Studio album by Melanie
- Released: April 1970
- Studio: Wessex, London; Allegro, New York City; Catero Sound, San Francisco;
- Genre: Pop
- Label: Buddah
- Producer: Peter Schekeryk

Melanie chronology
| Affectionately Melanie (1969) | Candles in the Rain (1970) | Leftover Wine (1970) |

= Candles in the Rain =

Candles in the Rain is singer Melanie's third album. Released in 1970, the album produced Melanie's first Top Ten single in North America, "Lay Down (Candles in the Rain)", which was inspired by the crowd's reaction to her performance at Woodstock. The cover of the Rolling Stones' 1967 song "Ruby Tuesday" reached the Top Ten in the United Kingdom.

Professional ratings
Review scores
| Source | Rating |
| Allmusic |  |

==Reception==
In their review of the album, Billboard Magazine stated that "Melanie's song creations and vocal interpretations are widely popular in Europe, and with this LP her success in the U.S. should be assured. "Lay Down (Candles In the Rain)," with the Edwin Hawkins Singers, is her current single and the most exciting cut; other outstanding originals include "Leftover Wine" and "Citiest
People." Her versions of "Ruby Tuesday" and "Carolina in My Mind" are definitive."

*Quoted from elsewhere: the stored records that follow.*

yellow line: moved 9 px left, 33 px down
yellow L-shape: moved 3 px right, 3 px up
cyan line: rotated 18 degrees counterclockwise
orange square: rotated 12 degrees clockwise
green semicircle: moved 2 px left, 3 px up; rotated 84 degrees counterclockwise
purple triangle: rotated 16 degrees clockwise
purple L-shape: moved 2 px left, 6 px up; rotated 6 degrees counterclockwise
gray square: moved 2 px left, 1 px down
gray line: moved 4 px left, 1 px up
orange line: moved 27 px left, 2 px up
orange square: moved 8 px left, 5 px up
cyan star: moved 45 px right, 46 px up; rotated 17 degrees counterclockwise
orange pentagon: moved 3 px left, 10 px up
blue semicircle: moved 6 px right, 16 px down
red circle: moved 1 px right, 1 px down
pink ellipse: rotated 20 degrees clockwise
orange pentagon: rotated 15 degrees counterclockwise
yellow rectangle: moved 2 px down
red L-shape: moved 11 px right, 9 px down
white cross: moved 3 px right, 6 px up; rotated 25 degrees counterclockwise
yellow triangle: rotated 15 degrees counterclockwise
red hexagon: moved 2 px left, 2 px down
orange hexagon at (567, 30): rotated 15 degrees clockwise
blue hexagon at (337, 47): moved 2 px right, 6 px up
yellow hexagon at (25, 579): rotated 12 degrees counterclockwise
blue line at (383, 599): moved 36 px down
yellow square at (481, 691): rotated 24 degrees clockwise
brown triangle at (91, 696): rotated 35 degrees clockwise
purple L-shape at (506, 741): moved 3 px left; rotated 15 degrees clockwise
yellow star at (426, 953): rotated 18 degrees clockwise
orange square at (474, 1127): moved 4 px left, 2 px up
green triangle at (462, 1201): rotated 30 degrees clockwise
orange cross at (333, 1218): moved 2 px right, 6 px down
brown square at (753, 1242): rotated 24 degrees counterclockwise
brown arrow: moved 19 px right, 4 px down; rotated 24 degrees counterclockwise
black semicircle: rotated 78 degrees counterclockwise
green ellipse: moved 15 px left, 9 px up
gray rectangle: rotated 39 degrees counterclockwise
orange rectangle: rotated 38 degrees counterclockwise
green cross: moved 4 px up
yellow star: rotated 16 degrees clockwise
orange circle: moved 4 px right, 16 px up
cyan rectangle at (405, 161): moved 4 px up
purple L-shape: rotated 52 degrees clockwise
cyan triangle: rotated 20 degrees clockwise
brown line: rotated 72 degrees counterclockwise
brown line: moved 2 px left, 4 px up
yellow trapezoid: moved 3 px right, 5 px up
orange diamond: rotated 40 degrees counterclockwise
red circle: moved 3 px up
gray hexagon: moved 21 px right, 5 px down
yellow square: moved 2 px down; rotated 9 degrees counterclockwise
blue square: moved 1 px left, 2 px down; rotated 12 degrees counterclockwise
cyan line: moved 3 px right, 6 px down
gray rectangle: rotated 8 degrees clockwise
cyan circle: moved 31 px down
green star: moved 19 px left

Cashbox noted that the album "offers her strongest bid to date for album success with this beautifully poetic LP....Melanie should find herself on the charts with this excellent record."

Allmusic stated that "this was where she seemed to truly hit the mark for the first time...If Candles in the Rain was the album that broke Melanie to a larger audience, it did so not just because it featured her biggest hit single to date, but because it matched material and interpretation with greater skill than she had in the past, and it ranks with her finest work."

==Track listing==
All songs were written by Melanie Safka, unless stated otherwise.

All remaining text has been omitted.